While I will not repeat the mistake of claiming any language feature will be
used "exclusively by library writers", I am willing to put library maintainers
to some additional small inconvenience (and it is small) if it benefits the
community at large (and the benefit is large.)
> There is little point of
> putting the programmer through the pain of the separation in the
> current specification if the benefits of the separation don't accrue.
The benefits of the separation do accrue, most definitely, to those users.
On 8/4/2010 6:59 PM, Mikael Grev wrote:
> Thanks Neal, this reflect my stance as well.
>
> Making it hard for the end user is never good. If the purpose of the
> feature is to be able to provide a default implementation for interface
> evolution (which I believe is about time) I think it is better to stand
> up for that and make it as easy as possible to do it.
>
>
> On Aug 5, 2010, at 0:52 AM, Neal Gafter wrote:
>
>> On Wed, Aug 4, 2010 at 3:22 PM, Brian Goetz <brian.goetz at oracle.com
>> <mailto:brian.goetz at oracle.com>> wrote:
>>
>> Your characterization of "keep interfaces code-free" is pretty
>> close. While
>> the introduction of default methods unfortunately dirties the
>> distinction
>> between interfaces and classes, we have taken a much smaller step
>> than we
>> could have (say, to mixins or traits or full multiple inheritance)
>> in order to
>> keep as much as possible to the true spirit of interfaces, which
>> we still
>> believe in.
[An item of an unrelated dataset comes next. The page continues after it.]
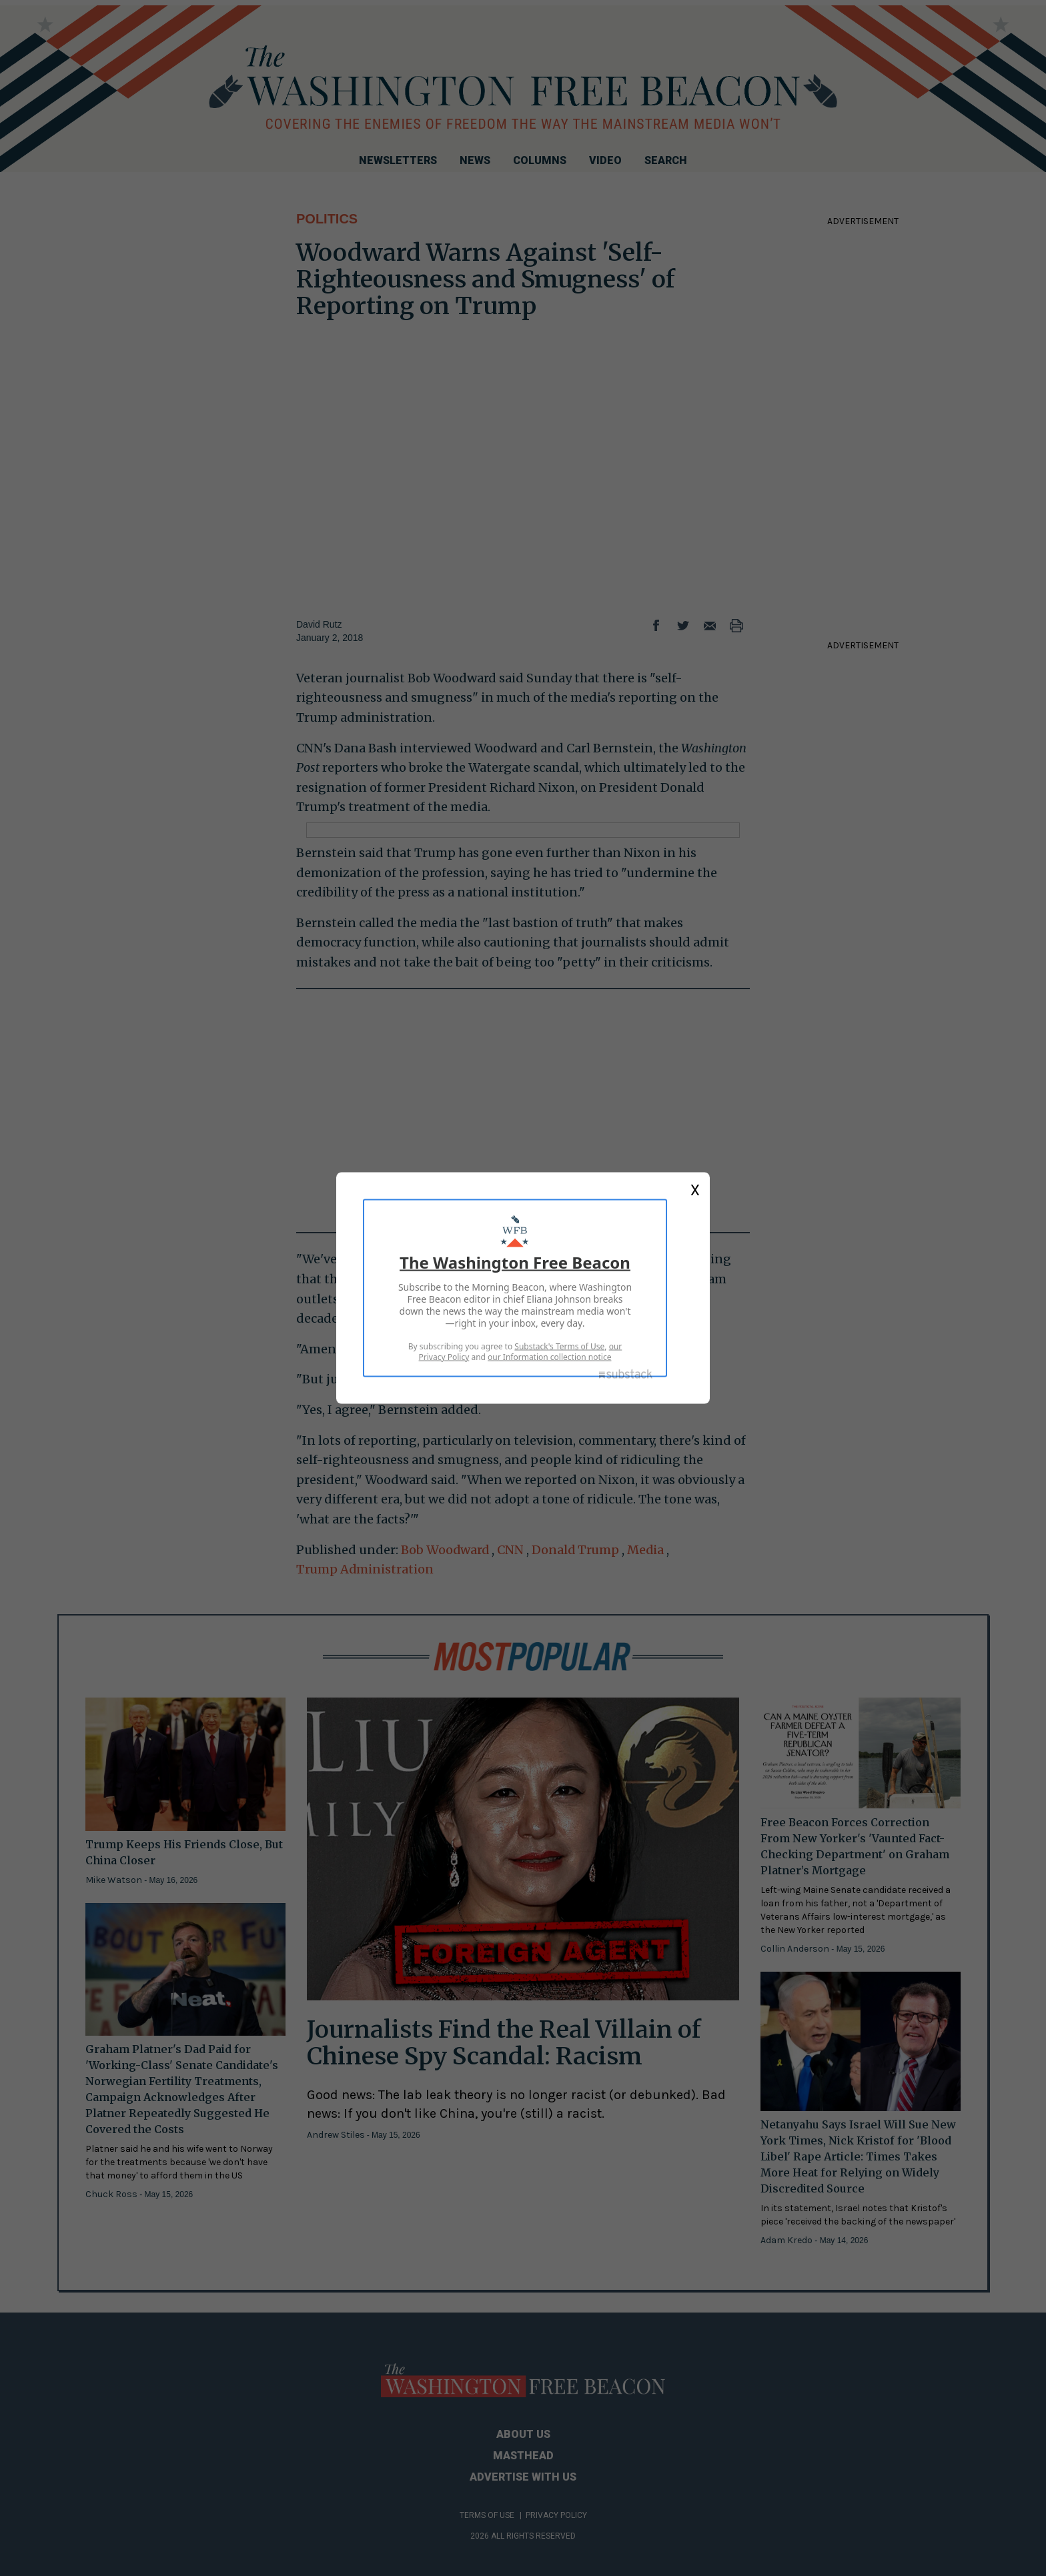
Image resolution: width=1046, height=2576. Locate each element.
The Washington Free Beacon (515, 1262)
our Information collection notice (549, 1357)
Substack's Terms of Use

Therefore we believe that choosing a syntactic option that
>> reflects that this philosophical leaning is in the best interest
>> of the
>> community.
>>
>>
>> It seems you've technically observed the word of "keep interfaces
>> code-free" without obeying the spirit of it. There is little point of
>> putting the programmer through the pain of the separation in the
>> current specification if the benefits of the separation don't accrue.